Вероятно, тем, что Ким был на редкость цельным, целеустремлённым и честным человеком. Что мы видим вокруг? Всё, абсолютно всё продаётся и покупается. Кто герои фильмов и книг? Те, кто наиболее ловко приобретают материальные блага. Мне кажется, россияне истосковались по герою — идеалисту, активно борющемуся за свои идеалы, причём совершенно бескорыстно.

Михаил Любимов:

— Вот ещё что я хочу от себя добавить ко многому тому, что уже было написано про Филби в СМИ. К сожалению, он работал в той сфере, где трудно по объективным показателям сравнить, кто больше пользы принёс нам: например, Филби, Блейк или ещё кто-нибудь. Но вклад Кима в нашу победу по время Второй мировой войны, а позже — в мирное равновесие двух политических систем очень реален и велик. И вот что я хочу сейчас особо подчеркнуть. Он ведь был с самого начала своей деятельности не только антифашистом, но и великим романтиком. Он не верил в тот мир чистогана, который правил западным буржуазным обществом. Он рассчитывал, что в СССР он найдёт себя.

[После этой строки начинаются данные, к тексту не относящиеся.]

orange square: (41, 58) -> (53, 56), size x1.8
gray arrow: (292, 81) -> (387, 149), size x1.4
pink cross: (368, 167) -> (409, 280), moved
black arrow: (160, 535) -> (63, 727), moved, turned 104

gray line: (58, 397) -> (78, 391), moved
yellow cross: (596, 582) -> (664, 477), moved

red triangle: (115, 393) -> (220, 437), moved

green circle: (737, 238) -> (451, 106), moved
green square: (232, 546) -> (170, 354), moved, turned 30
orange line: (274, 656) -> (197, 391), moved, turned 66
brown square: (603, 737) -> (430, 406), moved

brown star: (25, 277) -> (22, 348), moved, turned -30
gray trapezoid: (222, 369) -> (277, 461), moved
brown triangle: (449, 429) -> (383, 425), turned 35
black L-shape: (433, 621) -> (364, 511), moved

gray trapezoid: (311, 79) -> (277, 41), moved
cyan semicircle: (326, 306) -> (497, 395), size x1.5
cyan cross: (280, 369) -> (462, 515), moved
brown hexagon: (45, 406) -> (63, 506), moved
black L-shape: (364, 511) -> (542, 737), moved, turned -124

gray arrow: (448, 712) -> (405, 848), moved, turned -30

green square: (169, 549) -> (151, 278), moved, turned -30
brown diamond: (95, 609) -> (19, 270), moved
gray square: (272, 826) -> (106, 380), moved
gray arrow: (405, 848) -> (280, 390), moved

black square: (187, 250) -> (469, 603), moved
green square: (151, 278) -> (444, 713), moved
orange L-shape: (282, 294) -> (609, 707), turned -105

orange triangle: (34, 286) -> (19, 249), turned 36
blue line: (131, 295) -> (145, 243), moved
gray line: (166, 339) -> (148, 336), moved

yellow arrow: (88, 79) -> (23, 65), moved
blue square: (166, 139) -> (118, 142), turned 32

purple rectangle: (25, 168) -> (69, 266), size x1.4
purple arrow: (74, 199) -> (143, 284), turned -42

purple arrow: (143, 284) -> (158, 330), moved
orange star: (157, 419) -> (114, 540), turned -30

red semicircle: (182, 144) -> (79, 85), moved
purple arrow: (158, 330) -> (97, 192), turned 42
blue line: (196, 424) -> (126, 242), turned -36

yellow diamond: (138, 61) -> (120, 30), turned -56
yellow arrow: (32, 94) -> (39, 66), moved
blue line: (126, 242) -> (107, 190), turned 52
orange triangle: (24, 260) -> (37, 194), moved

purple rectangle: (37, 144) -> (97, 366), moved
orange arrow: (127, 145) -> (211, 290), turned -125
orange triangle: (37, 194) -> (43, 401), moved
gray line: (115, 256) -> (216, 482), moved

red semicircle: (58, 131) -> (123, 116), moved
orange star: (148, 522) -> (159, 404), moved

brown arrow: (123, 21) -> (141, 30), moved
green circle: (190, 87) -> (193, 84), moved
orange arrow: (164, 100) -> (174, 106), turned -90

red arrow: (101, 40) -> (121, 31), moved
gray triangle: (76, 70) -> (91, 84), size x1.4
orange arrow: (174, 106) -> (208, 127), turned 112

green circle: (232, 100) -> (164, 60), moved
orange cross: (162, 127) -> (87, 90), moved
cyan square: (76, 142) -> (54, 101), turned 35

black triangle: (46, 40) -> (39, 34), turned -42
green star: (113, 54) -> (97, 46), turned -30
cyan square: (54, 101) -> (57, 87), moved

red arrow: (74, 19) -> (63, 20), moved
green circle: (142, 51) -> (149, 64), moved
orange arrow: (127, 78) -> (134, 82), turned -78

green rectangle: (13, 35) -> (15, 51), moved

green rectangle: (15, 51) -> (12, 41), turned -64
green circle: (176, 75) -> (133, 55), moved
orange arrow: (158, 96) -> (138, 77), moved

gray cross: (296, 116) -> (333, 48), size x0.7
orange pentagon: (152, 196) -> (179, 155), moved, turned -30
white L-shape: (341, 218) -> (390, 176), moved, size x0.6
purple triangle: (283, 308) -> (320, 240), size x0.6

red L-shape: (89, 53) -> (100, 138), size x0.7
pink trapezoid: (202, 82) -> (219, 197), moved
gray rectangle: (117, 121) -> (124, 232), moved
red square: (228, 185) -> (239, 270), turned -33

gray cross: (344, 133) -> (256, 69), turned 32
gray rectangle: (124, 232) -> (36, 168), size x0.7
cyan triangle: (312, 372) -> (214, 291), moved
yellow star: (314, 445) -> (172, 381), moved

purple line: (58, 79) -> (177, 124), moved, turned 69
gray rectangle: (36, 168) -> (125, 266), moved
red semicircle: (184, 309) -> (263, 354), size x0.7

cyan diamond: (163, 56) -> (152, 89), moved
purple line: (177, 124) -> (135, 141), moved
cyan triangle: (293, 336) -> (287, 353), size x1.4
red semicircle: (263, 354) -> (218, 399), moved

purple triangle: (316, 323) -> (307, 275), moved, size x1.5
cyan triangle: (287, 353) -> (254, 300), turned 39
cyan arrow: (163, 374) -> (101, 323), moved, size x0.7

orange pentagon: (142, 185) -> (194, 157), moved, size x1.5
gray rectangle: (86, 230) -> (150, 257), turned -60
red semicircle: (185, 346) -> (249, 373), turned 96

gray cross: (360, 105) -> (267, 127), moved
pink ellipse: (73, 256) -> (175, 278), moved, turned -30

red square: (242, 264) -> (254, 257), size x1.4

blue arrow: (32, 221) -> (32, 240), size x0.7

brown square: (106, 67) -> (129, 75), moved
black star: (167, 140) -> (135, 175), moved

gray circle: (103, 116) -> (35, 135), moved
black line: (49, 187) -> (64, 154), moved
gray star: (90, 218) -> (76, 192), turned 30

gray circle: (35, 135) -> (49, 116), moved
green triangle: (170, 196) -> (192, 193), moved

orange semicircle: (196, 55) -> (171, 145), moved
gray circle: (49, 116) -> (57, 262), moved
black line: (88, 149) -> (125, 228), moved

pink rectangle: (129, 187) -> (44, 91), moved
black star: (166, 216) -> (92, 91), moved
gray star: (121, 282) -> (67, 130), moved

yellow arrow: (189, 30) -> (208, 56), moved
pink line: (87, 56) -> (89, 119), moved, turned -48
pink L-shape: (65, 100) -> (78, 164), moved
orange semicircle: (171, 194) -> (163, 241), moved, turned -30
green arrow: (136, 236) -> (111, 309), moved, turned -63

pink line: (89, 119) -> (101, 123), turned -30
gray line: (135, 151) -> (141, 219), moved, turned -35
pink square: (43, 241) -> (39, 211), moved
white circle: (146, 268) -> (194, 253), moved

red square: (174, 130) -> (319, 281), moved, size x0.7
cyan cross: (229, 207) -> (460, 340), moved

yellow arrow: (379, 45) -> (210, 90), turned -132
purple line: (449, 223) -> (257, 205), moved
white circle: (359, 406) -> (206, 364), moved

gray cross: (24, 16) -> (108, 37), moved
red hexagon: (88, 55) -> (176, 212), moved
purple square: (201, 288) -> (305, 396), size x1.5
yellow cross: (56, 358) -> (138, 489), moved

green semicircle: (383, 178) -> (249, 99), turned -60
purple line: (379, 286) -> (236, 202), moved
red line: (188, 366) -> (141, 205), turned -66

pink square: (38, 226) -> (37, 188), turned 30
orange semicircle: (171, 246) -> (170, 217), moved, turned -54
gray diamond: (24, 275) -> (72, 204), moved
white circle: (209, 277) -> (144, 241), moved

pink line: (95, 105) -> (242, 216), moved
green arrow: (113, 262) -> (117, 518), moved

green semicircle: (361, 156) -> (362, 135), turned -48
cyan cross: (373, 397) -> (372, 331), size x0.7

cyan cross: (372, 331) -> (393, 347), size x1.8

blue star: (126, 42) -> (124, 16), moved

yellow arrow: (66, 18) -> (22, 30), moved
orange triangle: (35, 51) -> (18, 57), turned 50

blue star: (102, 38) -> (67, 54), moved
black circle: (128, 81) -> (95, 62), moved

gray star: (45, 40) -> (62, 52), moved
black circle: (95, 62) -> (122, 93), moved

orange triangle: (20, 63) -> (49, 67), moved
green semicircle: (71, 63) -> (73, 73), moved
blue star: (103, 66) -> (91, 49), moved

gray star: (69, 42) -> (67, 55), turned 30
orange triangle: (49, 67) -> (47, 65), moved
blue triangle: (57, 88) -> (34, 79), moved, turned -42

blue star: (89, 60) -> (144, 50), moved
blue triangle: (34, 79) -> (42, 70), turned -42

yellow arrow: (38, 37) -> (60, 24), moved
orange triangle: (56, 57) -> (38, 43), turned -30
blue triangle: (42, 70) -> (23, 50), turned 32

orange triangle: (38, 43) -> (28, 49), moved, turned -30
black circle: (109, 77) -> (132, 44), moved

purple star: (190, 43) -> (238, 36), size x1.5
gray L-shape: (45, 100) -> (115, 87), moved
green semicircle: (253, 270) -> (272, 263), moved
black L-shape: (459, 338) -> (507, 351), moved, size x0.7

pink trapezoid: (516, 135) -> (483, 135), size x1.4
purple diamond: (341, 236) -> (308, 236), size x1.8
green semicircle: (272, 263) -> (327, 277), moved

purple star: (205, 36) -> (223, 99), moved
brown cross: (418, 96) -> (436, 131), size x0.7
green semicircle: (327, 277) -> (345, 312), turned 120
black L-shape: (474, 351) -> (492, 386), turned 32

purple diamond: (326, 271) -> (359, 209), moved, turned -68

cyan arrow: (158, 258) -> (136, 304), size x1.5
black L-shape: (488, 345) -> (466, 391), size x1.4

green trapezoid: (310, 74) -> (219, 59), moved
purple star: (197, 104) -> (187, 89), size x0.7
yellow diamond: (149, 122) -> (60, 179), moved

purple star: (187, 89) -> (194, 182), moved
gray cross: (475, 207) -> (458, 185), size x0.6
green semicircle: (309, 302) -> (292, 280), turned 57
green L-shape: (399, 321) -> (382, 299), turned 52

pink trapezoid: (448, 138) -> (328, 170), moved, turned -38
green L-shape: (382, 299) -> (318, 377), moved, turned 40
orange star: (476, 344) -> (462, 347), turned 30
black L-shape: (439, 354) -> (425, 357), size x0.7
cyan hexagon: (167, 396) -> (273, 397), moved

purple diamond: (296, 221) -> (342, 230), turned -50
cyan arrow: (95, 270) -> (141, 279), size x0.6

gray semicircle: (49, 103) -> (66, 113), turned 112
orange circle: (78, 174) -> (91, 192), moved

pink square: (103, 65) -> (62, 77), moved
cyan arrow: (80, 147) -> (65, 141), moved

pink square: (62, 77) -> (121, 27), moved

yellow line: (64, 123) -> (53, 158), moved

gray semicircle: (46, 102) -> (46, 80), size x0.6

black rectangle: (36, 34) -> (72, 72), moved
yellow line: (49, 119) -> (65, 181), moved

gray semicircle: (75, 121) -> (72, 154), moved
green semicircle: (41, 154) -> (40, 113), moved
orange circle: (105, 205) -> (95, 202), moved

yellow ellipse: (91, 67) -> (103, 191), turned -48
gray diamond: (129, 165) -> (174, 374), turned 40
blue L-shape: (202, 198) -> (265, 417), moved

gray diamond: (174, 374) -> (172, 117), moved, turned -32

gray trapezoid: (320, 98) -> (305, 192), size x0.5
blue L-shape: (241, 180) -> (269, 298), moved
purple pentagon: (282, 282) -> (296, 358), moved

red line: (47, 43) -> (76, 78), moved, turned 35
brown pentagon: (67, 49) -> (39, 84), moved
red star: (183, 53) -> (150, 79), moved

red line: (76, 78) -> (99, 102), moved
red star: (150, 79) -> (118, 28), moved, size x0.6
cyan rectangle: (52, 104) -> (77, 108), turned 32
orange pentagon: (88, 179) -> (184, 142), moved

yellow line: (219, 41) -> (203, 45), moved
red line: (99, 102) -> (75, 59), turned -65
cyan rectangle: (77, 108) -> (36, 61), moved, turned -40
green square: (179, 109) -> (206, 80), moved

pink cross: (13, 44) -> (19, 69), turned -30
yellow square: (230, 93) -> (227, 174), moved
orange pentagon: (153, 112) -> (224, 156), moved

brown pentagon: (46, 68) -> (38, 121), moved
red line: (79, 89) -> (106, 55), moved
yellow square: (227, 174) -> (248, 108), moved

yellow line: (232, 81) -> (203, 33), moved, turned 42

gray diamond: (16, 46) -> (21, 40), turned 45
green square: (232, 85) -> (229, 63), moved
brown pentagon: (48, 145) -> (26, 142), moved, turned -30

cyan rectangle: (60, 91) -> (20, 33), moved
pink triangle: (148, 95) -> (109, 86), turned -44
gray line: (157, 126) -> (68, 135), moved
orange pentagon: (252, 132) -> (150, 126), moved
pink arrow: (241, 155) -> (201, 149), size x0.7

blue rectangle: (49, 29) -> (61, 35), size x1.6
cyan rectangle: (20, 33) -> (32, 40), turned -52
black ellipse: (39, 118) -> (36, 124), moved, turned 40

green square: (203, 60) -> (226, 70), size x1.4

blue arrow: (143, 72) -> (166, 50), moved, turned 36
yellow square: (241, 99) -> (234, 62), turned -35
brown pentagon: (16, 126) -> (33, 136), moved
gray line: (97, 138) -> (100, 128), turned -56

— А правда, что Филби был столь морально подавлен, проживая в Москве, что даже сильно пил от этого?

— И хотя я с ним на пару распил не одну бутылку виски, все разговоры о его пьянстве сильно преувеличены. Да, Филби, прожив какое-то время в Москве, стал очень критически относиться ко многим сторонам нашей советской действительности. Ему в СССР явно не хватало свободы. Он недоумевал, например, почему запрещают Солженицына. Он ведь слушал разные зарубежные радиостанции, читал многие западноевропейские газеты. И в то же время он всегда верил во многие христианские ценности, которые зачастую совпадали с коммунистическими идеалами, но при этом ничего общего не имели с той действительностью, представшей перед ним своими реалиями.

Ким до сих пор остаётся таким же уникальным человеком. Сейчас вокруг его имени «собирается» всё больше народа. Сейчас мы тянемся к его вдове — Руфине Ивановне — и ощущаем уже от неё то тепло, которое исходило от Кима.

— Как вы относитесь к идее присуждения звания Героя России Киму Филби?

— Я всю жизнь проработал в отделе по англоязычным и Скандинавским странам. Так мы долгие годы вообще даже не слышали имени Кима Филби — настолько сильно был он у нас засекречен. Я впервые о нём прочитал, когда учился в разведшколе, перед тем как идти на повышение. Даже вытащить Кима Филби из забвения — это было непростым вопросом, причём по многим причинам. В советское время наше руководство волновало, как отнесутся к этому английские коммунисты. Категорически против этого был Михаил Суслов, а на конфликт с ним Юрий Андропов не мог пойти. И потому первое выступление Кима в нашем ведомстве (причём строго закрытое) состоялось довольно поздно, — лишь в 1977 году, в то время как перебрался с Запада в Москву он ещё в 1963 году. И его лекция тогда прошла под шквал наших аплодисментов.

На доме, где находится пресс-служба разведки, поместили мемориальную доску. Посмертно, я считаю, надо бы дать ему звание Героя, обязательно! Если городам спустя много лет дают статус героев, то почему бы и Киму Филби за его громадные заслуги не присвоить столь громкое и почётное звание?